For the first 35 years of my life, writing was my greatest love. My identity was neatly, proudly wrapped around being a member of the Fourth Estate. Journalism took me from Chicago to Washington, D.C., and back, and I loved nothing more than stacking my plate high with stories. The more of my hair that was on fire, the better. I covered everything from abortion, education in Spain, and the Sept. 11 attacks, to women’s issues in the workplace and cultural proficiency among America’s new teachers.
When I became pregnant at 34, I was convinced I’d just add the child to my busy work schedule—“I’ll fit the baby in” were my exact words—because nothing could be more compelling than my career. And the child wasn’t going to define me.

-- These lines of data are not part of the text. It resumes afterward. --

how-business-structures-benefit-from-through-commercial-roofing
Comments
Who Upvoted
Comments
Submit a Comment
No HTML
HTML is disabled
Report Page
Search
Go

Shortly after my son was born, the story took a sharp turn. I suffered a severe tear during his birth, my vital organs stopped working a few days later, landing me in the ER, and a lot of emotional and physical duress followed. Doctors initially thought I had postpartum anxiety and/or post-traumatic stress, but there was another caveat that took nine months for them to discover: residual antibodies from the pregnancy were destroying my thyroid gland, and I had developed a condition known as Hashimoto’s disease. It’s basically an autoimmune disorder in which the thyroid gland stops working.
During that time, when I felt as if I’d been tossed into an unending dark-and-stormy night, I heard God’s voice more clearly than ever. My son’s life would be the best story I could ever hope to tell, I decided, and took a hiatus from my work. God had made a clarion call to redirect my approach to life. As C.S. Lewis said, “Pain insists upon being attended to. God whispers to us in our pleasures, speaks in our consciences, but shouts in our pains. It is his megaphone to rouse a deaf world.” Using my pain to draw me closer to Christ, God showered me with grace. And he saved me from the wretched abyss of despair.
As I returned to writing about a year later, my love for it was newly strong. A vast crop of stories was before me—particularly those of women who’ve done battle at the doorway of motherhood, and ultimately triumphed. Above all, the fire in my belly was burning to use my journalism skills to honor God, and the good work he’s doing in me.
Mama Writes, then, represents my endeavor to begin to answer God’s call. It’s an effort to illuminate issues that crop up in three of life’s most exciting arenas: motherhood, careers, and faith. I hope you’ll join me on the path to exploring them, and share your thoughts along the way.